A faithful copy of the entries is required, with no images in it.

- - - -

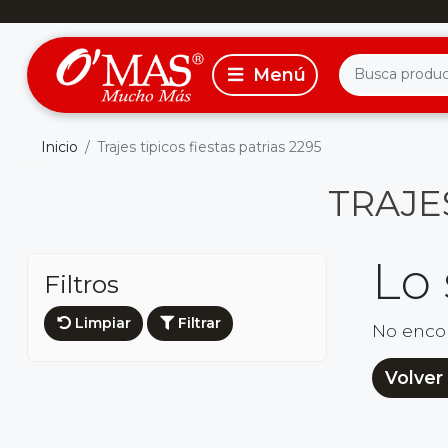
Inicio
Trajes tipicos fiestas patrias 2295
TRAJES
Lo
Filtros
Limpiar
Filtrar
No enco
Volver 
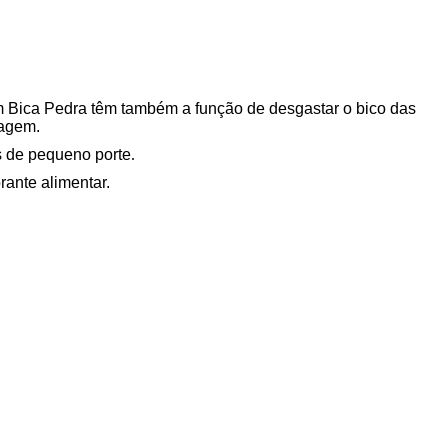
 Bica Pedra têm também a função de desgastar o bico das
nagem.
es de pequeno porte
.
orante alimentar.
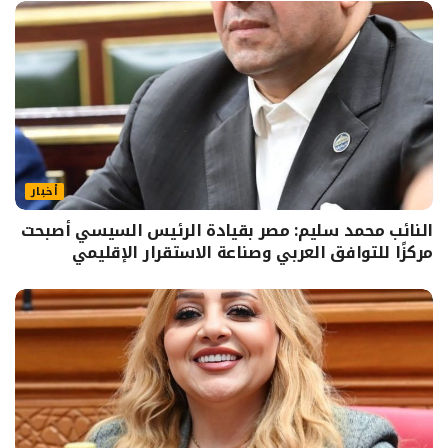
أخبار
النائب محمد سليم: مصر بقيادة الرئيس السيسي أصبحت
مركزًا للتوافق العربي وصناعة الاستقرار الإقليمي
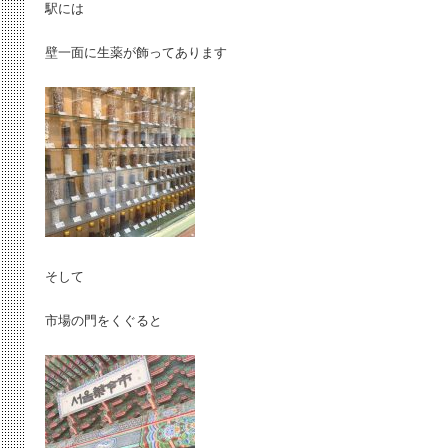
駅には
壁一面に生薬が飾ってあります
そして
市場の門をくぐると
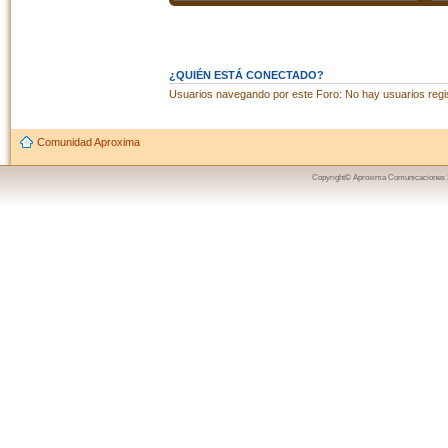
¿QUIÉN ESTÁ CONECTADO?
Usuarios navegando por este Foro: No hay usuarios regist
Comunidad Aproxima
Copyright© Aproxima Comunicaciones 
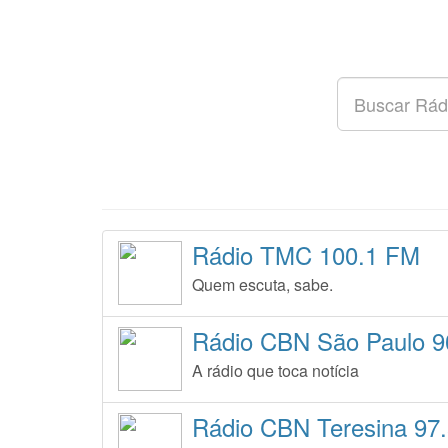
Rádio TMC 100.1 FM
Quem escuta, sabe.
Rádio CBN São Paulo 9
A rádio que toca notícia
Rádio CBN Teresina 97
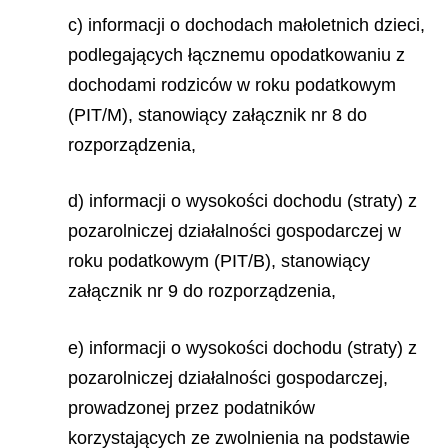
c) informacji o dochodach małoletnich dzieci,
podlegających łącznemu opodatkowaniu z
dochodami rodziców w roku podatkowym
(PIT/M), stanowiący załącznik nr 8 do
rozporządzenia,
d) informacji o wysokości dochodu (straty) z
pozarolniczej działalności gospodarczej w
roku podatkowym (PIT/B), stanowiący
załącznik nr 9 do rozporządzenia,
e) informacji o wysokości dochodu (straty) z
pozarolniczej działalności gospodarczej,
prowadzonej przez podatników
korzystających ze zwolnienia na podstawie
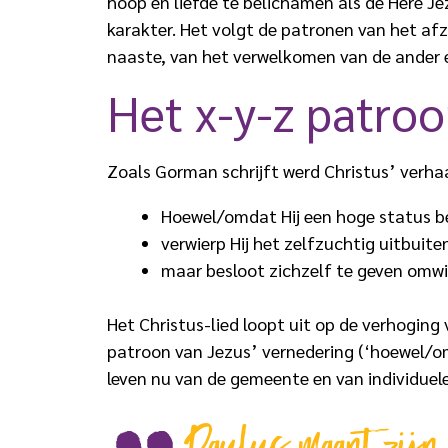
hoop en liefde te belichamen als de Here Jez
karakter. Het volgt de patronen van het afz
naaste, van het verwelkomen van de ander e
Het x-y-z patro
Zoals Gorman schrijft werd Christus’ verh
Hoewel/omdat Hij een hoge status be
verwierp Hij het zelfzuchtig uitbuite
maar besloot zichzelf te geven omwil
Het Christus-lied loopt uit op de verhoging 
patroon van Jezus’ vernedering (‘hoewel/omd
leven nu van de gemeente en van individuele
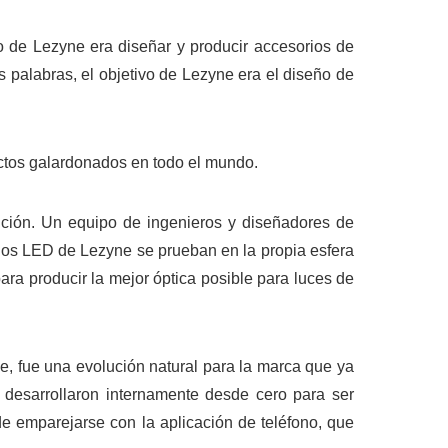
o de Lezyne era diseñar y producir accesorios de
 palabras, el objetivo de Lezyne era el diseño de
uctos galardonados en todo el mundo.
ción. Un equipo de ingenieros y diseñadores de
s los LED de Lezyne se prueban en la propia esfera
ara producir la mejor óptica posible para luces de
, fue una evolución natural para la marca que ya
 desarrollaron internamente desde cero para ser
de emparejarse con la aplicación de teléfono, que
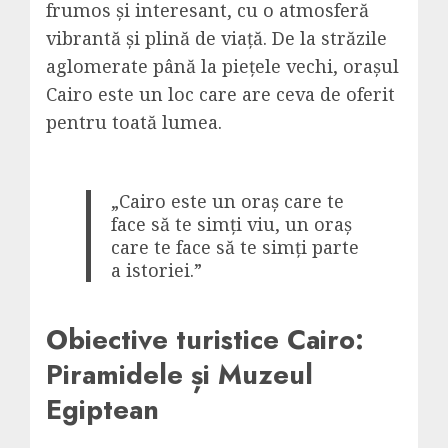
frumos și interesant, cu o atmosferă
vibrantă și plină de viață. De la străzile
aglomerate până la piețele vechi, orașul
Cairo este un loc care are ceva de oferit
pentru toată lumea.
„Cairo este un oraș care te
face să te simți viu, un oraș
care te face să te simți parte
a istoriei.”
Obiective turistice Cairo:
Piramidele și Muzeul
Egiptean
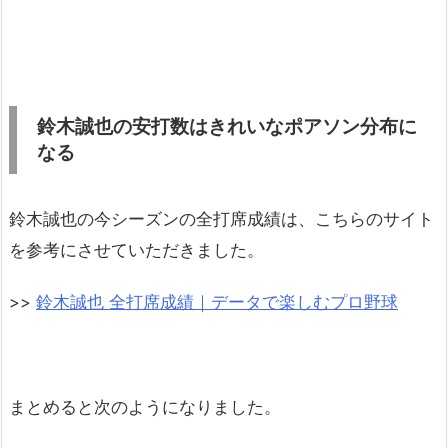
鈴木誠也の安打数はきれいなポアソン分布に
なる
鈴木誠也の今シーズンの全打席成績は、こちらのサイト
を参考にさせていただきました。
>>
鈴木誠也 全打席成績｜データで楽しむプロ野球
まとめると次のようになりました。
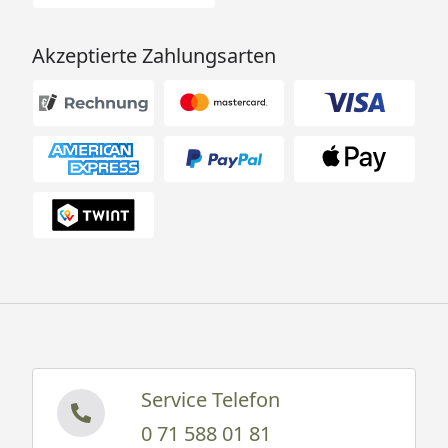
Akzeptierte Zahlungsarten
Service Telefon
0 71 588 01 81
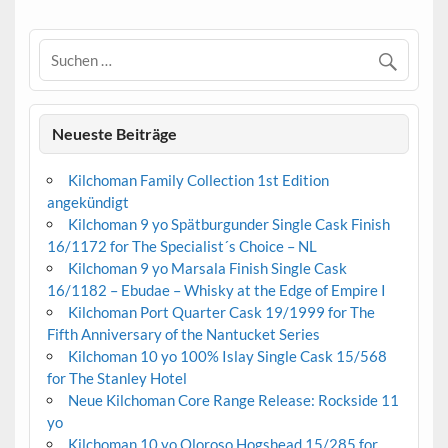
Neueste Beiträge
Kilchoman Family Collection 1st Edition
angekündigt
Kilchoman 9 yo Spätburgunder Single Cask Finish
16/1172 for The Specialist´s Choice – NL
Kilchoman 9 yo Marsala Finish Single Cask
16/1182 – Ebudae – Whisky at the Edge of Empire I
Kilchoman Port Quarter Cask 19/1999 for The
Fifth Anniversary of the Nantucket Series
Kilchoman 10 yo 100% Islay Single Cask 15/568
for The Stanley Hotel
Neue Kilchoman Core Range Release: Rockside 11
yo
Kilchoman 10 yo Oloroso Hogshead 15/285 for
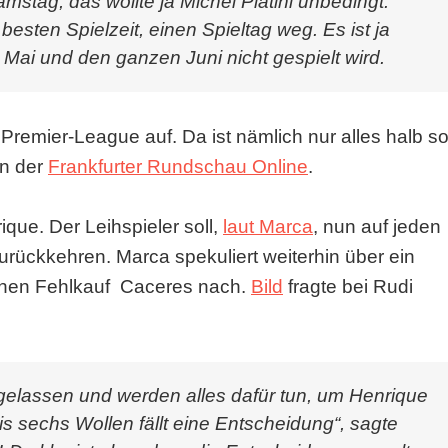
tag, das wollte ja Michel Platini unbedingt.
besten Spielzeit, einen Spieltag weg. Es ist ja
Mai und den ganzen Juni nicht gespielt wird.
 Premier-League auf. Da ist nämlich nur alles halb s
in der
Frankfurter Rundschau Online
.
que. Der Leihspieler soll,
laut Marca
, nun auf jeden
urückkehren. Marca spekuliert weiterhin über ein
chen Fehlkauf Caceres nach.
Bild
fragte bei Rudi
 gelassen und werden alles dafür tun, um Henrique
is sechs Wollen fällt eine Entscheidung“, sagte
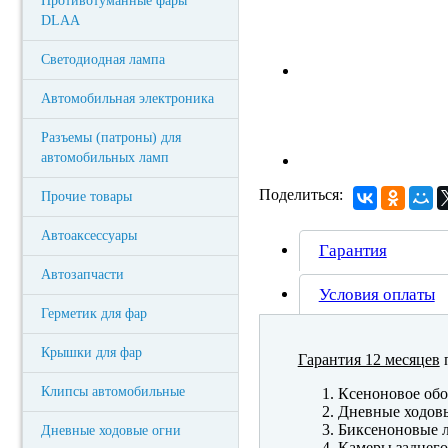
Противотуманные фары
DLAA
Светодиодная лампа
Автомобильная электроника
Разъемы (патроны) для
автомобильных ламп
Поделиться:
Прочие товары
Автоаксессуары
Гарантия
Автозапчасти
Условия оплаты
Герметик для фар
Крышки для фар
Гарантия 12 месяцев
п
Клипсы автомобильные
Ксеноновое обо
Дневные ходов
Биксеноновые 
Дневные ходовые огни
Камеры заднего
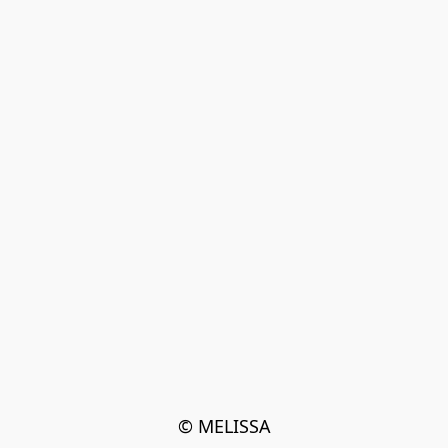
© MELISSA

- - - -

Your response ->
Inicio
Trajes tipicos fiestas patrias 2295
TRAJES
Lo
Filtros
Limpiar
Filtrar
No enco
Volver 
 Bica Pedra têm também a função de desgastar o bico das
nagem.
es de pequeno porte
.
orante alimentar.
أخبار
النائب محمد سليم: مصر بقيادة الرئيس السيسي أصبحت
مركزًا للتوافق العربي وصناعة الاستقرار الإقليمي
駅には
壁一面に生薬が飾ってあります
そして
市場の門をくぐると
¿QUIÉN ESTÁ CONECTADO?
Usuarios navegando por este Foro: No hay usuarios regist
Comunidad Aproxima
Copyright© Aproxima Comunicaciones 
Rádio TMC 100.1 FM
Quem escuta, sabe.
Rádio CBN São Paulo 9
A rádio que toca notícia
Rádio CBN Teresina 97
c) informacji o dochodach małoletnich dzieci,
podlegających łącznemu opodatkowaniu z
dochodami rodziców w roku podatkowym
(PIT/M), stanowiący załącznik nr 8 do
rozporządzenia,
d) informacji o wysokości dochodu (straty) z
pozarolniczej działalności gospodarczej w
roku podatkowym (PIT/B), stanowiący
załącznik nr 9 do rozporządzenia,
e) informacji o wysokości dochodu (straty) z
pozarolniczej działalności gospodarczej,
prowadzonej przez podatników
korzystających ze zwolnienia na podstawie
hoop en liefde te belichamen als de Here Jez
karakter. Het volgt de patronen van het afz
naaste, van het verwelkomen van de ander e
Het x-y-z patro
Zoals Gorman schrijft werd Christus’ verh
Hoewel/omdat Hij een hoge status be
verwierp Hij het zelfzuchtig uitbuite
maar besloot zichzelf te geven omwil
Het Christus-lied loopt uit op de verhoging 
patroon van Jezus’ vernedering (‘hoewel/omd
leven nu van de gemeente en van individuele
o de Lezyne era diseñar y producir accesorios de
 palabras, el objetivo de Lezyne era el diseño de
uctos galardonados en todo el mundo.
ción. Un equipo de ingenieros y diseñadores de
s los LED de Lezyne se prueban en la propia esfera
ara producir la mejor óptica posible para luces de
, fue una evolución natural para la marca que ya
 desarrollaron internamente desde cero para ser
de emparejarse con la aplicación de teléfono, que
frumos și interesant, cu o atmosferă
vibrantă și plină de viață. De la străzile
aglomerate până la piețele vechi, orașul
Cairo este un loc care are ceva de oferit
pentru toată lumea.
„Cairo este un oraș care te
face să te simți viu, un oraș
care te face să te simți parte
a istoriei.”
Obiective turistice Cairo:
Piramidele și Muzeul
Egiptean
鈴木誠也の安打数はきれいなポアソン分布に
なる
鈴木誠也の今シーズンの全打席成績は、こちらのサイト
を参考にさせていただきました。
>>
鈴木誠也 全打席成績｜データで楽しむプロ野球
まとめると次のようになりました。
Akzeptierte Zahlungsarten
Service Telefon
0 71 588 01 81
Neueste Beiträge
Kilchoman Family Collection 1st Edition
angekündigt
Kilchoman 9 yo Spätburgunder Single Cask Finish
16/1172 for The Specialist´s Choice – NL
Kilchoman 9 yo Marsala Finish Single Cask
16/1182 – Ebudae – Whisky at the Edge of Empire I
Kilchoman Port Quarter Cask 19/1999 for The
Fifth Anniversary of the Nantucket Series
Kilchoman 10 yo 100% Islay Single Cask 15/568
for The Stanley Hotel
Neue Kilchoman Core Range Release: Rockside 11
yo
Kilchoman 10 yo Oloroso Hogshead 15/285 for
tag, das wollte ja Michel Platini unbedingt.
besten Spielzeit, einen Spieltag weg. Es ist ja
Mai und den ganzen Juni nicht gespielt wird.
 Premier-League auf. Da ist nämlich nur alles halb s
in der
Frankfurter Rundschau Online
.
que. Der Leihspieler soll,
laut Marca
, nun auf jeden
urückkehren. Marca spekuliert weiterhin über ein
chen Fehlkauf Caceres nach.
Bild
fragte bei Rudi
 gelassen und werden alles dafür tun, um Henrique
is sechs Wollen fällt eine Entscheidung“, sagte
Противотуманные фары
DLAA
Светодиодная лампа
Автомобильная электроника
Разъемы (патроны) для
автомобильных ламп
Поделиться:
Прочие товары
Автоаксессуары
Гарантия
Автозапчасти
Условия оплаты
Герметик для фар
Крышки для фар
Гарантия 12 месяцев
п
Клипсы автомобильные
Ксеноновое обо
Дневные ходов
Биксеноновые 
Дневные ходовые огни
Камеры заднего
© MELISSA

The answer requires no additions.